For a moment, take yourself out of reality. Pretend that what is happening is on a television screen or the pages of a novel. It seems far-fetched, almost impossible to imagine as reality. It might even seem like a tired concept. After all, how many movies are based around a mysterious pandemic sweeping the nation? We’ve even read something involving a mysterious disease, Carmen Maria Machado’s “Inventory.” There is no shortage of plagues or diseases in the human imagination, but it seems like such things aren’t often framed in the present.

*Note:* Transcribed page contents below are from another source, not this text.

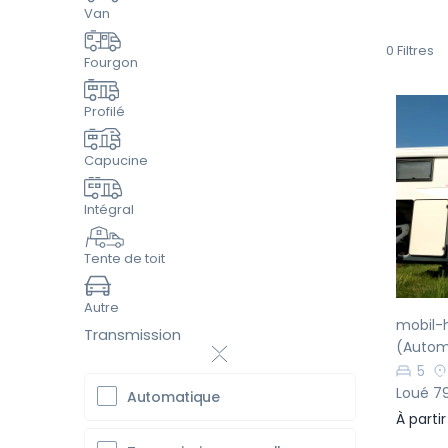
Van
0
Filtres
Fourgon
Profilé
Capucine
Pr
Intégral
Tente de toit
Autre
mobil-
Transmission
(Autom
5
Loué 79
Automatique
À parti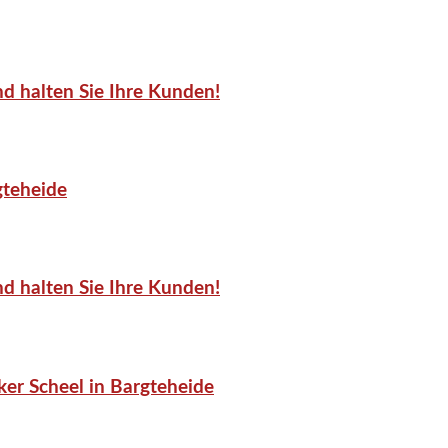
d halten Sie Ihre Kunden!
gteheide
d halten Sie Ihre Kunden!
er Scheel in Bargteheide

There has also been no shortage of plagues in humanity’s past. Two that stand out are the Black Death and the AIDs crisis. Memorable as they are, they are often placed far in the past. But the bubonic plague isn’t something of the Middle Ages- at least not entirely. There are still cases of it today. A less understandable sort of push against the idea of a modern outbreak is what has happened in relation to HIV and AIDs. Maybe it’s just the fault of my education, but for most of my career as a student there has been a perception of the AIDs crisis as far away, but that couldn’t be further from the truth. Almost everyone has a family member that lived through the AIDs crisis. Many older LGBTQ people had social circles affected by the AIDs crisis. Despite this, there is almost an anachronism to the way we treat it, pushing it as far away as we can.
It makes me wonder about the nature of our relationship to disease that we push ourselves as far away from pandemics as we can. A lot of media we have depicting pandemics is apocalyptic in nature, a glimpse into some alternate future where we are subject to a disease we can’t imagine being reality. Is it fear, no matter whether it is rational or not, driving us to de-realize situations such as this? That could be a reason, I suppose. After all, one of the horsemen of the apocalypse is Pestilence. But in biblical terms, plagues are not always such a bad thing; a plague freed the Jews from the hands of the Pharaoh in Egypt. While there is really no single answer to why our relationship with disease is so strange, it is something interesting to sit with and think about.
A lot of your post reminds me of JGB’s post where he comments “While the fantastic in literature often strives to make the unimaginable real, this passage suggests that we are also prone to take something horrifically real, like a pestilence or plague, and perceive it as something fantastic,” and how destructive such a relationship to the fantastic can be, especially for millennials which are the largest group refusing the “social distancing” precaution.
You raise an interesting point about how, occasionally, plagues can result in good things happening; I actually read that cleaner air, cleaner water, reduced traffic, and an increased price in labor usually occur during economic depressions–such as the one we are currently going through due to the coronavirus. It will be interesting to see what other (if any) benefits come out of this whole ordeal.